An official at the Department of Veterans Affairs, speaking about Agent Orange, “downplayed the risks of the chemical herbicide and questioned the findings of scientists, journalists and even a federal administrative tribunal that conflict with his views,” ProPublica reported. Agent Orange was a defoliant sprayed in rural areas during the Vietnam War and has been linked to a range of illnesses suffered by veterans of the war.

The non-profit news organization said the official told a VA advisory committee in March that “much of the renewed attention to Agent Orange — used during the Vietnam War to kill brush and deny cover to enemy troops — is the result of media ‘hype‘ and ‘hysteria,’ according to a transcript of the meeting released to ProPublica.”

The official, Jim Sampsel, a lead analyst within the Department of Veterans Affairs’ compensation service, reviews evidence to determine whether a veteran or group of veterans came in contact with Agent Orange outside of Vietnam, the ProPublica report said. “By law, veterans are presumed to have been exposed to Agent Orange if they served or stepped foot in Vietnam; they have to prove exposure if they served at sea or in another country during the war. They also must have a disease that the VA ties to exposure to the herbicide.”

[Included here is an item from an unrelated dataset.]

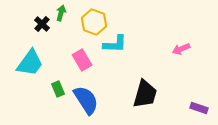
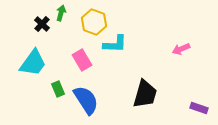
cyan trapezoid: moved 3 px right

Asked about the statements, a VA spokesman said that Sampsel “was speaking as an individual at the meeting, and not for the VA,” ProPublica said. “Mr. Sampsel’s comments did not fully or accurately reflect VA’s position concerning these issues,” the VA told ProPublica. Veterans organizations were  “furious to learn a VA official charged with objectively weighing evidence related to Agent Orange had shared controversial personal views,” the news organization said.

 Vietnamese likely exposed to Agent Orange have also reported illnesses that may have lasted generations, according to a report by FERN in collaboration with The Nation magazine in 2015. ProPublica found generational risks with U.S. veterans, too. ProPublica’s reporting is part of an extensive series on Agent Orange with the Virginian-Pilot.